→ Your task:
Would you copy out each line of the records below that includes the word "Sony"?

= Beginning of Section =

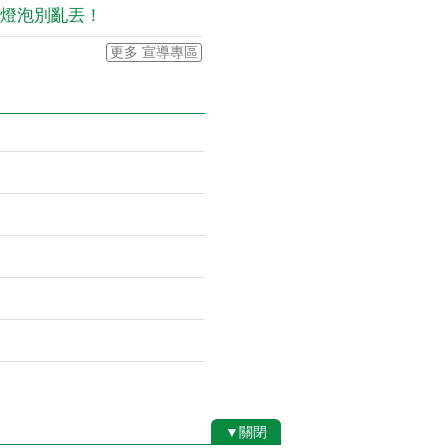
管燈泡別亂丟！
更多 宣導專區
▼關閉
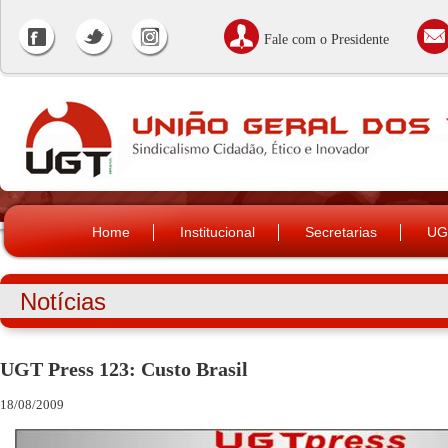
Fale com o Presidente
Home
Institucional
Secretarias
UG
Notícias
UGT Press 123: Custo Brasil
18/08/2009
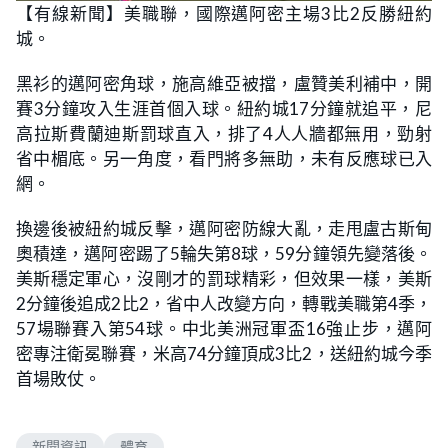
【有線新聞】美職聯，國際邁阿密主場3比2反勝紐約
城。
黑衫的邁阿密角球，施高維亞被擋，盧贊美利補中，開
賽3分鐘攻入生涯首個入球。紐約城17分鐘就追平，尼
高拉斯費蘭迪斯罰球直入，排了4人人牆都無用，勁射
省中楣底。另一角度，看門將多無助，未有反應球已入
網。
換邊後被紐約城反擊，邁阿密防線大亂，走甩盧古斯甸
奧積達，邁阿密踢了5輪失第8球，59分鐘領先變落後。
美斯穩定軍心，沒剛才的罰球精彩，但效果一樣，美斯
2分鐘後追成2比2，省中人改變方向，轉戰美職第4季，
57場聯賽入第54球。中北美洲冠軍盃16強止步，邁阿
密專注衛冕聯賽，米高74分鐘頂成3比2，送紐約城今季
首場敗仗。
新聞資訊
體育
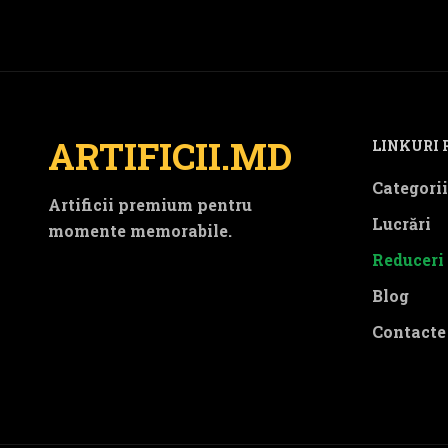
ARTIFICII.MD
LINKURI 
Categorii
Artificii premium pentru
Lucrări
momente memorabile.
Reduceri
Blog
Contacte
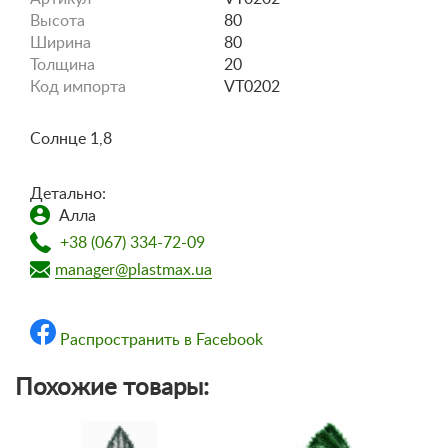
Высота
80
Ширина
80
Толщина
20
Код импорта
VT0202
Солнце 1,8
Детально:
Алла
+38 (067) 334-72-09
manager@plastmax.ua
Распространить в Facebook
Похожие товары:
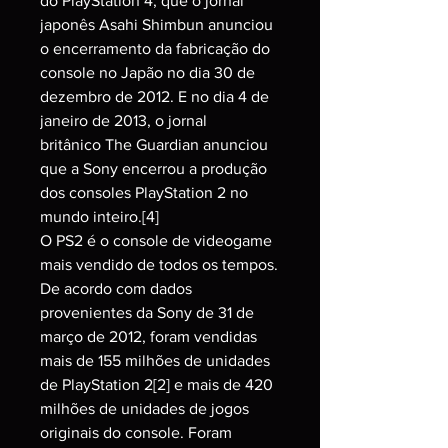
do PlayStation 4, que o jornal
japonês Asahi Shimbun anunciou
o encerramento da fabricação do
console no Japão no dia 30 de
dezembro de 2012. E no dia 4 de
janeiro de 2013, o jornal
britânico The Guardian anunciou
que a Sony encerrou a produção
dos consoles PlayStation 2 no
mundo inteiro.[4]
O PS2 é o console de videogame
mais vendido de todos os tempos.
De acordo com dados
provenientes da Sony de 31 de
março de 2012, foram vendidas
mais de 155 milhões de unidades
de PlayStation 2[2] e mais de 420
milhões de unidades de jogos
originais do console. Foram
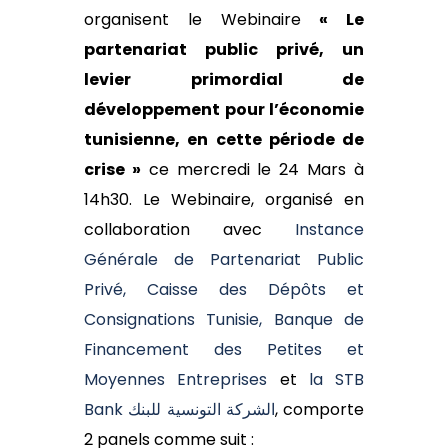
organisent le Webinaire
« Le
partenariat public privé, un
levier primordial de
développement pour l’économie
tunisienne, en cette période de
crise »
ce mercredi le 24 Mars à
14h30. Le Webinaire, organisé en
collaboration avec
Instance
Générale de Partenariat Public
Privé, Caisse des Dépôts et
Consignations Tunisie, Banque de
Financement des Petites et
Moyennes Entreprises
et
la STB
Bank الشركة التونسية للبنك
, comporte
2 panels comme suit :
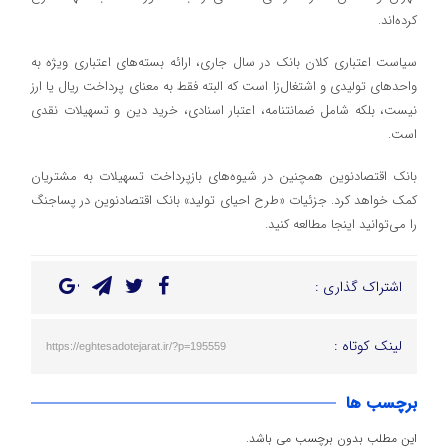
کرده‌اند.
سیاست اعتباری کلان بانک در سال جاری، ارائه بسته‌های اعتباری ویژه به
واحدهای تولیدی و اشتغال‌زا است که البته فقط به معنای پرداخت ریال یا ارز
نیست، بلکه شامل ضمانتنامه، اعتبار اسنادی، خرید دین و تسهیلات نقدی
است.
بانک اقتصادنوین همچنین در شیوه‌های بازپرداخت تسهیلات به مشتریان
کمک خواهد کرد. جزئیات «طرح احیای تولید» بانک اقتصادنوین در پساجنگ
را می‌توانید اینجا مطالعه کنید.
اشتراک گذاری :
لینک کوتاه :
https://eghtesadotejarat.ir/?p=195559
برچسب ها
این مطلب بدون برچسب می باشد.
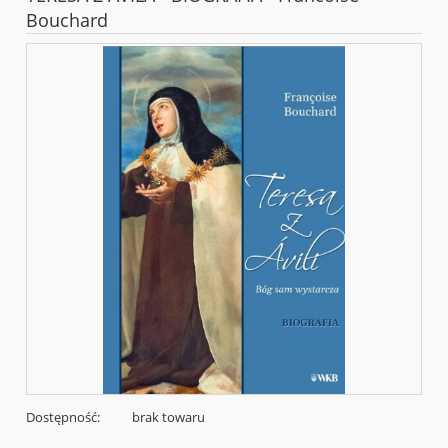
Bouchard
Dostępność:
brak towaru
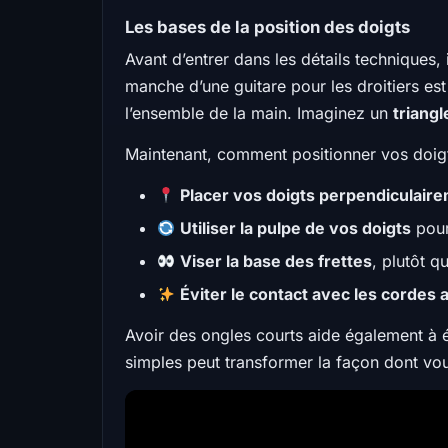
Les bases de la position des doigts
Avant d’entrer dans les détails techniques,
manche d’une guitare pour les droitiers est
l’ensemble de la main. Imaginez un
triangl
Maintenant, comment positionner vos doigt
Placer vos doigts perpendiculair
Utiliser la pulpe de vos doigts
pour
Viser la base des frettes
, plutôt q
Éviter le contact avec les cordes 
Avoir des ongles courts aide également à é
simples peut transformer la façon dont vo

= End of Section =

→ Answer for this exercise:
que a Sony encerrou a produção
provenientes da Sony de 31 de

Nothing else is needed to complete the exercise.